- French: Requiem pour un beau sans-cœur
- Directed by: Robert Morin
- Written by: Robert Morin
- Produced by: Lorraine Dufour Nicole Robert
- Starring: Gildor Roy Brigitte Paquette Sabrina Boudot Stéphan Côté Jean-Guy Bouchard
- Cinematography: James Gray
- Edited by: Lorraine Dufour
- Production company: Coop Vidéo de Montréal
- Release date: 1992;
- Running time: 93 minutes
- Country: Canada
- Language: French

= Requiem for a Handsome Bastard =

1992 film by Robert Morin

Requiem for a Handsome Bastard (Requiem pour un beau sans-cœur) is a 1992 Canadian film written and directed by Robert Morin. The film depicts the downfall of a Montreal criminal following his escape from prison. It was nominated for four Genie Awards and won Best Canadian Feature at the Toronto International Film Festival. The film is based on the story of Richard Blass.

==Plot==
The film was shot in 35 mm and uses flashback and flashforward narratives. French Canadian criminal Reggie Savoie (the character is based on Richard Blass) is in prison, his son is visiting (five years have passed since their last meeting). During a riot Savoie manages to escape. A manhunt ensues while he enjoys life outside of prison, tortures people, and seeks revenge on someone who testified against him. Three days after his escape Savoie is killed.

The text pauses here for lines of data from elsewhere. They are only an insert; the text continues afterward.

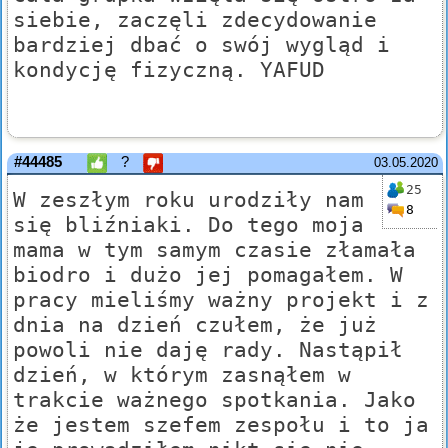
siebie, zaczęli zdecydowanie
bardziej dbać o swój wygląd i
kondycję fizyczną. YAFUD
#44485
?
03.05.2020
25
W zeszłym roku urodziły nam
8
się bliźniaki. Do tego moja
mama w tym samym czasie złamała
biodro i dużo jej pomagałem. W
pracy mieliśmy ważny projekt i z
dnia na dzień czułem, że już
powoli nie daję rady. Nastąpił
dzień, w którym zasnąłem w
trakcie ważnego spotkania. Jako
że jestem szefem zespołu i to ja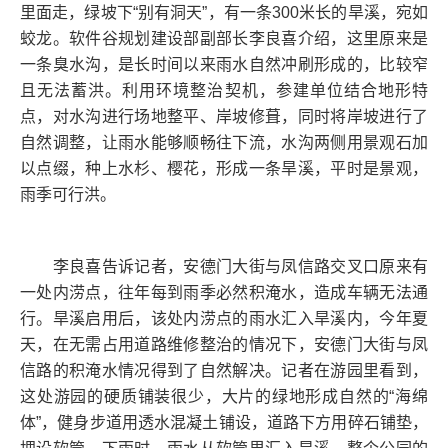
里面走，绿坡下“别有洞天”，有一条300米长的旱溪，宛如
蛟龙。软件谷规划建设部副部长李良喜介绍，这里原来是
一条臭水沟，是长时间以来雨水自然冲刷形成的，比较窄
且无法蓄洪。利用环境整治契机，参建单位结合地形特
点，对水沟进行场地整平、岸坡修葺，同时将岸坡进行了
自然调整，让雨水能够顺畅往下流，水沟两侧用景观石加
以点缀，种上水杉、樱花，形成一条旱溪，平时是景观，
雨季可行洪。
李良喜告诉记者，安德门大街与凤信路交叉口原来有
一处内涝点，往年每到雨季必然积淹水，造成车辆无法通
行。旱溪启用后，该处内涝点的雨水汇入旱溪内，今年夏
天，在无需占用道路维修整治的情况下，安德门大街与凤
信路的积淹水情况得到了自然解决。记者在游园里看到，
这处游园的硬质铺装很少，大片的绿地形成自然的“海绵
体”，健身步道用透水混凝土铺设，道路下方用碎石铺垫，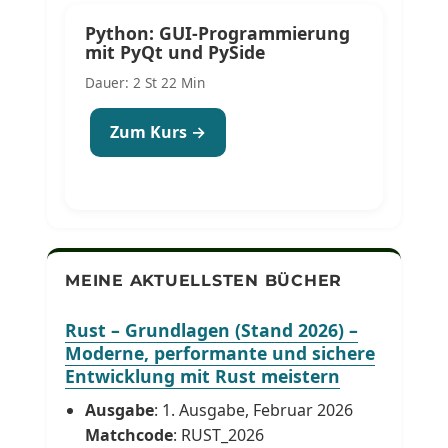
Python: GUI-Programmierung
mit PyQt und PySide
Dauer: 2 St 22 Min
Zum Kurs →
MEINE AKTUELLSTEN BÜCHER
Rust – Grundlagen (Stand 2026) –
Moderne, performante und sichere
Entwicklung mit Rust meistern
Ausgabe
: 1. Ausgabe, Februar 2026
Matchcode
: RUST_2026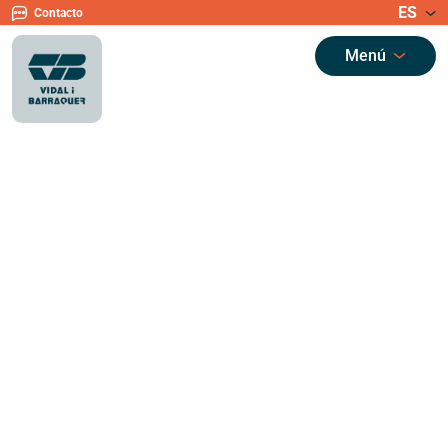
ES
Contacto
Menú
Actualidad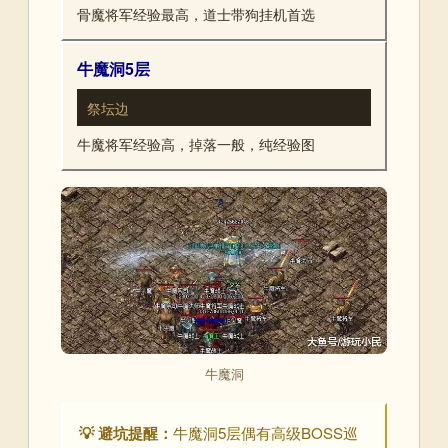
骨魔将军经验最高，道士带狗挂机首选
牛魔洞5层
祭坛边
牛魔将军经验高，掉落一般，纯经验图
牛魔洞
💡 避坑提醒：
牛魔洞5层偶有高级BOSS巡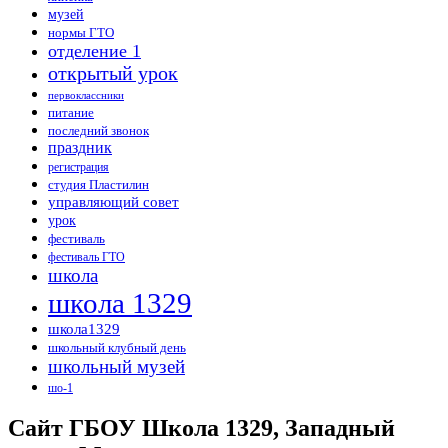
музей
нормы ГТО
отделение 1
открытый урок
первоклассники
питание
последний звонок
праздник
регистрация
студия Пластилин
управляющий совет
урок
фестиваль
фестиваль ГТО
школа
школа 1329
школа1329
школьный клубный день
школьный музей
шо-1
Сайт ГБОУ Школа 1329, Западный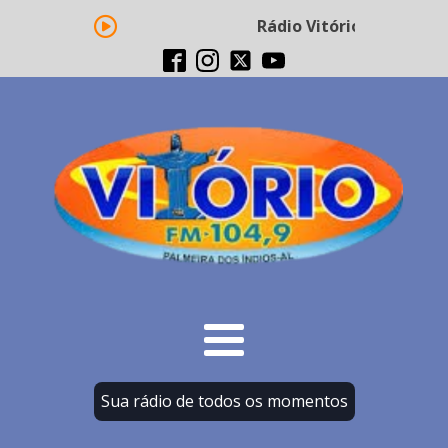
Rádio Vitório FM - Trans
Sua rádio de todos os momentos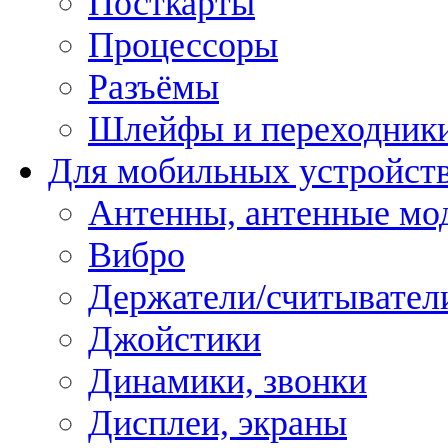
Посткарты
Процессоры
Разъёмы
Шлейфы и переходник
Для мобильных устройст
Антенны, антенные мо
Вибро
Держатели/считывател
Джойстики
Динамики, звонки
Дисплеи, экраны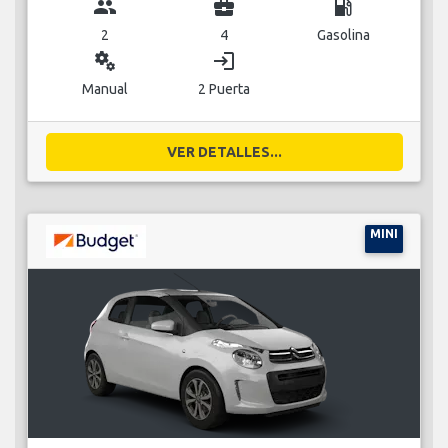
group
business_center
local_gas_station
2
4
Gasolina
miscellaneous_services
login
Manual
2 Puerta
VER DETALLES...
MINI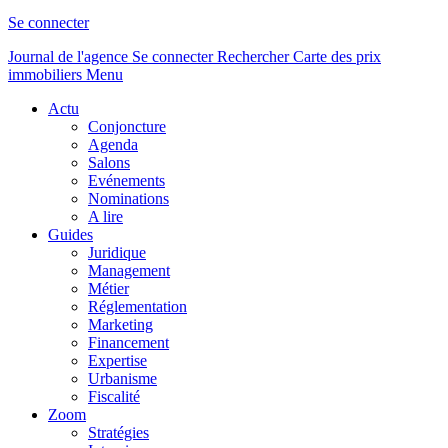
Se connecter
Journal de l'agence
Se connecter
Rechercher
Carte des prix
immobiliers
Menu
Actu
Conjoncture
Agenda
Salons
Evénements
Nominations
A lire
Guides
Juridique
Management
Métier
Réglementation
Marketing
Financement
Expertise
Urbanisme
Fiscalité
Zoom
Stratégies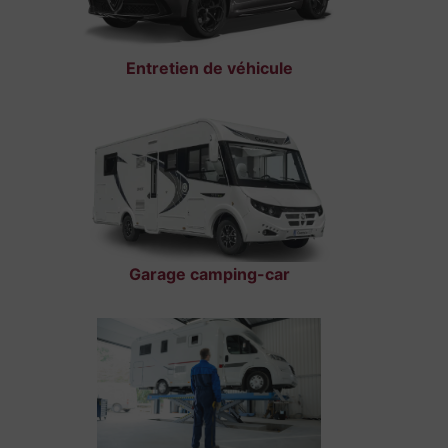
Entretien de véhicule
Garage camping-car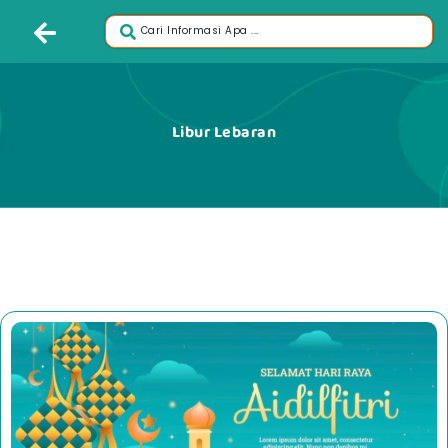
Libur Lebaran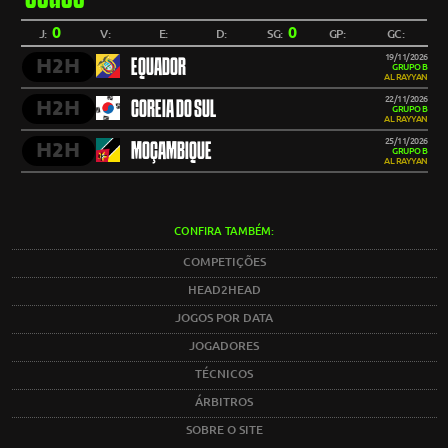
0
0
J:
V:
E:
D:
SG:
GP:
GC:
19/11/2026
H2H
EQUADOR
GRUPO B
AL RAYYAN
22/11/2026
H2H
COREIA DO SUL
GRUPO B
AL RAYYAN
25/11/2026
H2H
MOÇAMBIQUE
GRUPO B
AL RAYYAN
CONFIRA TAMBÉM:
COMPETIÇÕES
HEAD2HEAD
JOGOS POR DATA
JOGADORES
TÉCNICOS
ÁRBITROS
SOBRE O SITE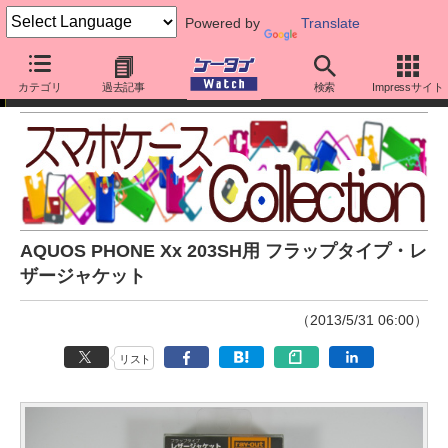
Powered by
Translate
スマホケースCollection
カテゴリ
過去記事
検索
Impressサイト
AQUOS PHONE Xx 203SH用 フラップタイプ・レ
ザージャケット
（2013/5/31 06:00）
リスト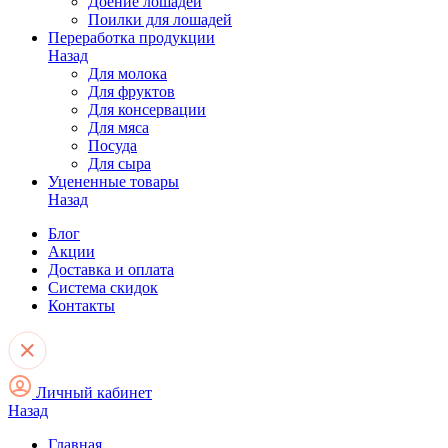
Доение лошадей
Поилки для лошадей
Переработка продукции
Назад
Для молока
Для фруктов
Для консервации
Для мяса
Посуда
Для сыра
Уцененные товары
Назад
Блог
Акции
Доставка и оплата
Система скидок
Контакты
Личный кабинет
Назад
Главная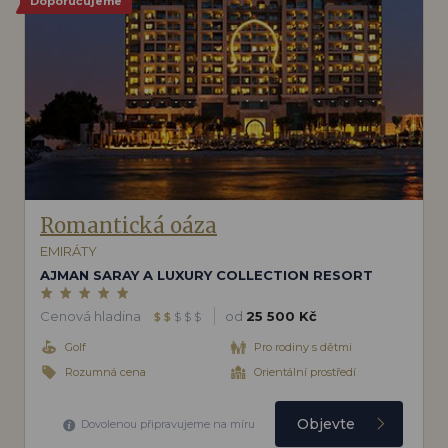
Doporučujeme
Romantická oáza
EMIRÁTY
AJMAN SARAY A LUXURY COLLECTION RESORT
Cenová hladina
od
25 500 Kč
$
$
$
$
$
Golf
Pro rodiny s dětmi
Rozumná cena
Orientální prostředí
Objevte
Dovolenou připravujeme na míru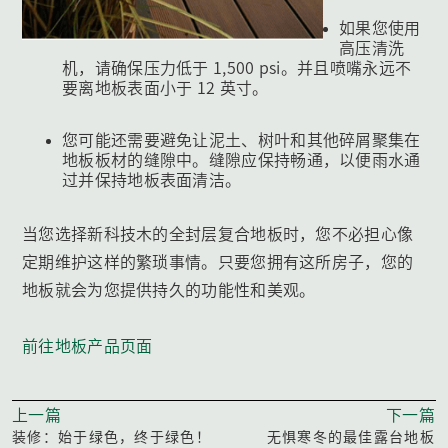
如果您使用
高压清洗
机，请确保压力低于 1,500 psi。并且喷嘴永远不
要离地板表面小于 12 英寸。
您可能还需要避免让泥土、树叶和其他碎屑聚集在
地板板材的缝隙中。缝隙应保持畅通，以便雨水通
过并保持地板表面清洁。
当您选择新科技木的全封层复合地板时，您不必担心像
定期维护这样的繁琐事情。只要您拥有这所房子，您的
地板就会为您提供持久的功能性和美观。
前往地板产品页面
上一篇
下一篇
装修：始于绿色，终于绿色！
无惧寒冬的最佳露台地板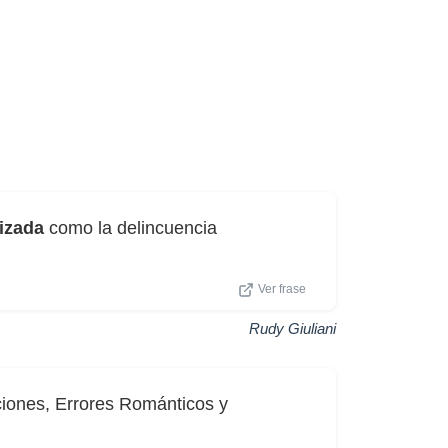
izada
como la delincuencia
Ver frase
Rudy Giuliani
ciones, Errores Románticos y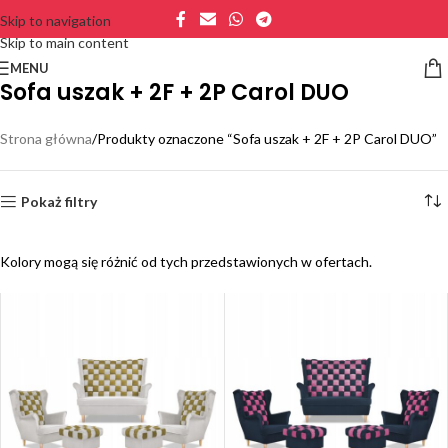
Skip to navigation
Skip to main content
MENU
Sofa uszak + 2F + 2P Carol DUO
Strona główna
Produkty oznaczone “Sofa uszak + 2F + 2P Carol DUO”
Pokaż filtry
Kolory mogą się różnić od tych przedstawionych w ofertach.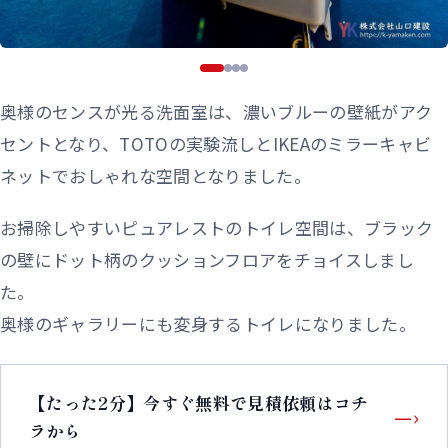
奥様のセンスが光る洗面室は、濃いブルーの壁紙がアク
セントとなり、TOTOの実験流しとIKEAのミラーキャビ
ネットでおしゃれな空間となりました。
お掃除しやすいピュアレストのトイレ空間は、ブラック
の壁にドット柄のクッションフロアをチョイスしまし
た。
奥様のギャラリーにも変身するトイレになりました。
【たった2分】今すぐ無料で見積依頼はコチ
—›
ラから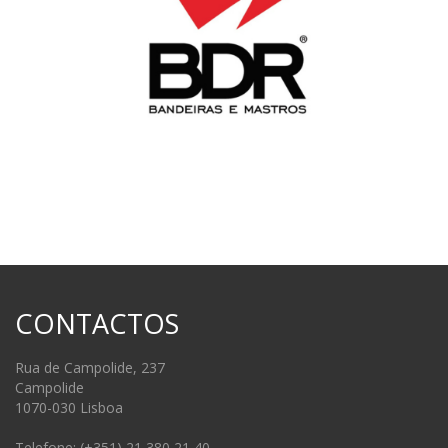
CONTACTOS
Rua de Campolide, 237
Campolide
1070-030 Lisboa
Telefone: (+351) 21 380 21 40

The story is told through different points of view through the film, eight in total including Savoie's son, an assistant to a policeman following Savoie, and a journalist.

==Accolades==
At the 1992 Genie Awards, the film was nominated for Best Motion Picture, Morin was nominated for Best Achievement in Direction, Roy was nominated for Best Performance by an Actor in a Leading role, and Jean-Guy Bouchard was nominated for Best Performance by an Actor in a Supporting Role. At the 1992 Toronto International Film Festival Requiem won Best Canadian Feature. In the book Quebec National Cinema, Requiem is credited as having "helped to reinvigorate Quebec cinema".